[Opening Data supplied section]

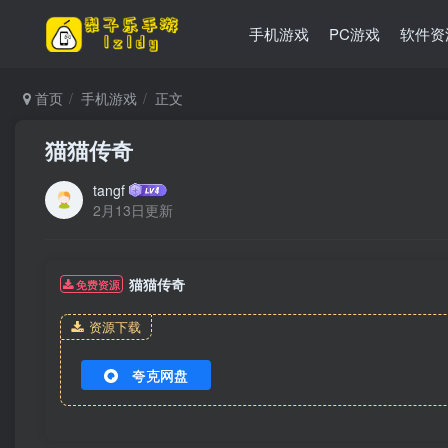
手机游戏
PC游戏
软件资
首页
手机游戏
正文
猫猫传奇
tangf
2月13日更新
猫猫传奇
免费资源
资源下载
夸克网盘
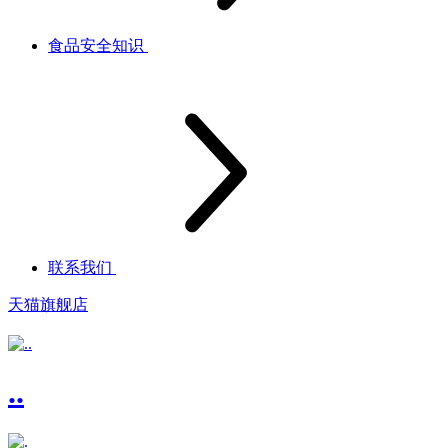
食品安全知识
联系我们
天猫旗舰店
..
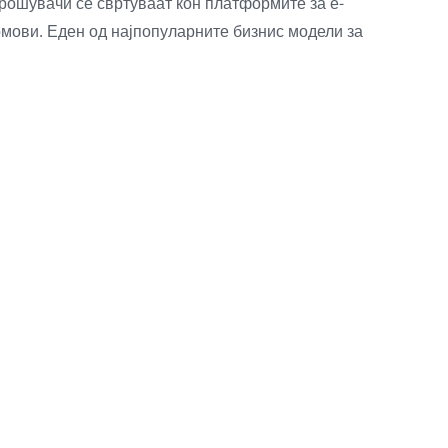
рошувачи се свртуваат кон платформите за е-
домови. Еден од најпопуларните бизнис модели за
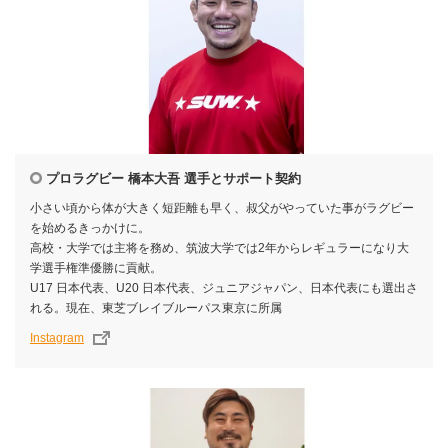
プロラグビー 橋本大吾 選手とサポート契約
小さい頃から体が大きく短距離も早く、叔父がやっていた事がラグビー
を始めるきっかけに。
高校・大学では主将を務め、筑波大学では2年からレギュラーになり大
学選手権準優勝に貢献。
U17 日本代表、U20 日本代表、ジュニアジャパン、日本代表にも選出さ
れる。現在、東芝ブレイブルーパス東京に所属
Instagram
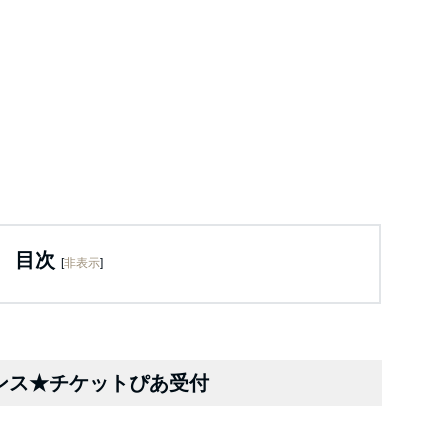
目次
[
非表示
]
ャンス★チケットぴあ受付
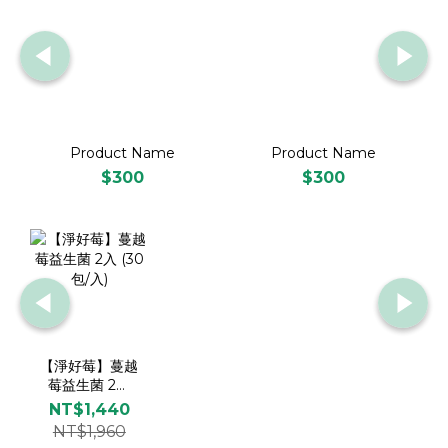
Product Name
Product Name
$300
$300
【淨好莓】蔓越
莓益生菌 2入
(30包/入)
NT$1,440
NT$1,960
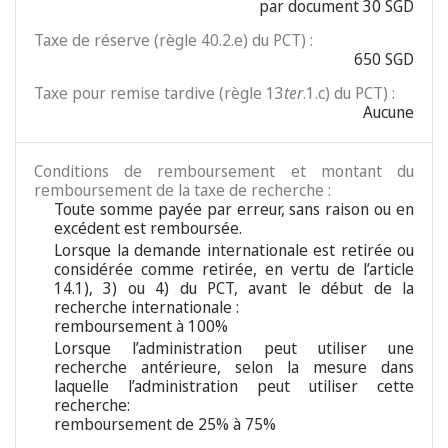
par document 30 SGD
Taxe de réserve (règle 40.2.e) du PCT) :
650 SGD
Taxe pour remise tardive (règle 13
ter
.1.c) du PCT) :
Aucune
Conditions de remboursement et montant du
remboursement de la taxe de recherche :
Toute somme payée par erreur, sans raison ou en
excédent est remboursée.
Lorsque la demande internationale est retirée ou
considérée comme retirée, en vertu de l’article
14.1), 3) ou 4) du PCT, avant le début de la
recherche internationale :
remboursement à 100%
Lorsque l’administration peut utiliser une
recherche antérieure, selon la mesure dans
laquelle l’administration peut utiliser cette
recherche:
remboursement de 25% à 75%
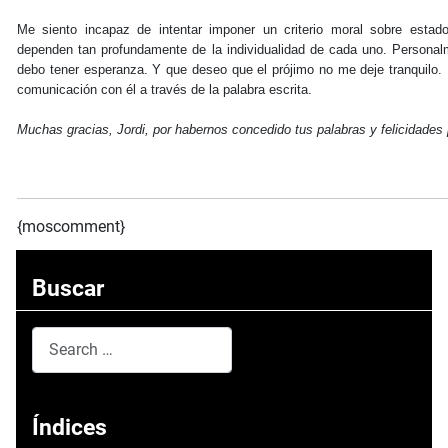
Me siento incapaz de intentar imponer un criterio moral sobre esta
dependen tan profundamente de la individualidad de cada uno. Personal
debo tener esperanza. Y que deseo que el prójimo no me deje tranquilo.
comunicación con él a través de la palabra escrita.
Muchas gracias, Jordi, por habernos concedido tus palabras y felicidades p
{moscomment}
Buscar
Search
Type 2 or more characters for results.
Índices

[Closing Data supplied section]

From the data above, copy each line that holds "utiliser".

Lorsque l’administration peut utiliser une
laquelle l’administration peut utiliser cette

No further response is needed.